La cession d’entreprise est un événement irréversible : une fois l’acte signé, les options fiscales se réduisent drastiquement. La différence entre 1 M€ d’impôt et 50 000 € d’impôt sur la même transaction ne tient qu’à la qualité de la préparation. Nos équipes Transaction Services et M&A Advisory accompagnent les dirigeants dans cette structuration dès les premières réflexions de cession, bien avant l’ouverture des négociations.

Préparer, c’est choisir. Attendre, c’est subir.

FAQ

Comment est calculée la plus-value de cession de parts sociales ?

La plus-value est égale au prix de cession net des frais, diminué du prix de revient fiscal des titres (coût d’acquisition ou d’apport initial, majoré des frais). Pour un fondateur ayant constitué sa société avec 10 000 € et la cédant 4 M€, la plus-value brute est d’environ 3 990 000 €.

Quel est le taux d’imposition applicable à la plus-value de cession ?

Par défaut, la plus-value est soumise au PFU de 30 % (12,8 % IR + 17,2 % PS). Le dirigeant peut opter pour le barème progressif si plus favorable. L’abattement pour départ à la retraite (500 000 €) et l’apport-cession permettent de réduire significativement cette imposition sous conditions.

L’abattement pour départ à la retraite s’applique-t-il automatiquement ?

Non. L’abattement de 500 000 € est soumis à conditions strictes : cessation de toutes fonctions dans la société, départ à la retraite dans les 2 ans (avant ou après la cession), détention des titres depuis au moins 1 an, société PME au sens européen. Ces conditions doivent être réunies et documentées.

Qu’est-ce que l’apport-cession et comment fonctionne-t-il ?

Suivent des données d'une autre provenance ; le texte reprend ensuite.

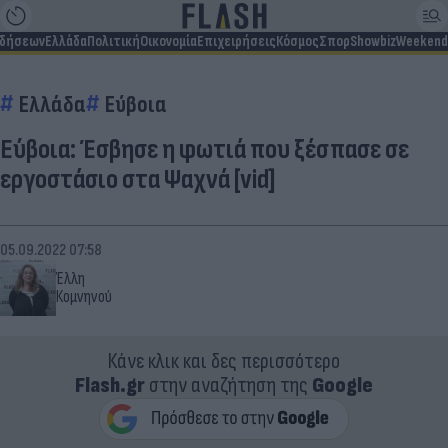
ιδήσεων
Ελλάδα
Πολιτική
Οικονομία
Επιχειρήσεις
Κόσμος
Σπορ
Showbiz
Weekend
Ελλάδα
Εύβοια
Εύβοια: Έσβησε η φωτιά που ξέσπασε σε
εργοστάσιο στα Ψαχνά [vid]
05.09.2022 07:58
Έλλη
Κομνηνού
Κάνε κλικ και δες περισσότερο
Flash.gr
στην αναζήτηση της
Google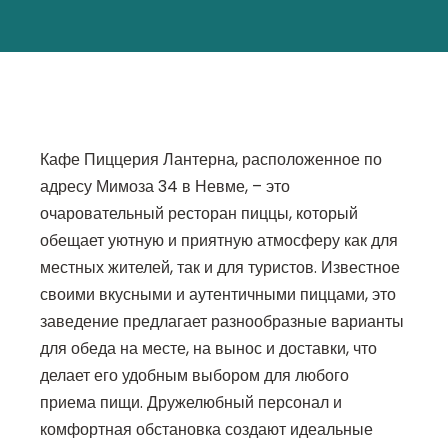
Кафе Пиццерия Лантерна, расположенное по
адресу Мимоза 34 в Невме, – это
очаровательный ресторан пиццы, который
обещает уютную и приятную атмосферу как для
местных жителей, так и для туристов. Известное
своими вкусными и аутентичными пиццами, это
заведение предлагает разнообразные варианты
для обеда на месте, на вынос и доставки, что
делает его удобным выбором для любого
приема пищи. Дружелюбный персонал и
комфортная обстановка создают идеальные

L’apport-cession (article 150-0 B ter CGI) consiste à apporter ses titres à une holding IS contrôlée avant la cession. La plus-value d’apport est placée en report. Après cession par la holding, si celle-ci réinvestit 60 % du produit net dans des actifs éligibles dans les 24 mois, la plus-value en report est définitivement effacée.

La holding doit-elle réinvestir la totalité du produit de cession ?

Non. Le réinvestissement doit porter sur au moins 60 % du produit net de cession (après IS payé par la holding). Le solde de 40 % peut être librement utilisé pour d’autres investissements ou distributions, sous réserve des règles fiscales applicables à la holding.

Faut-il anticiper la cession plusieurs années à l’avance ?

Oui, impérativement. L’apport-cession doit idéalement être réalisé au moins 3 ans avant la cession pour s’affranchir de la condition de réinvestissement. Le pacte Dutreil nécessite 2 ans d’engagement collectif minimum. Les donations préalables doivent respecter des délais vis-à-vis de l’acquéreur. Une préparation à 3-5 ans est la norme pour une optimisation réelle.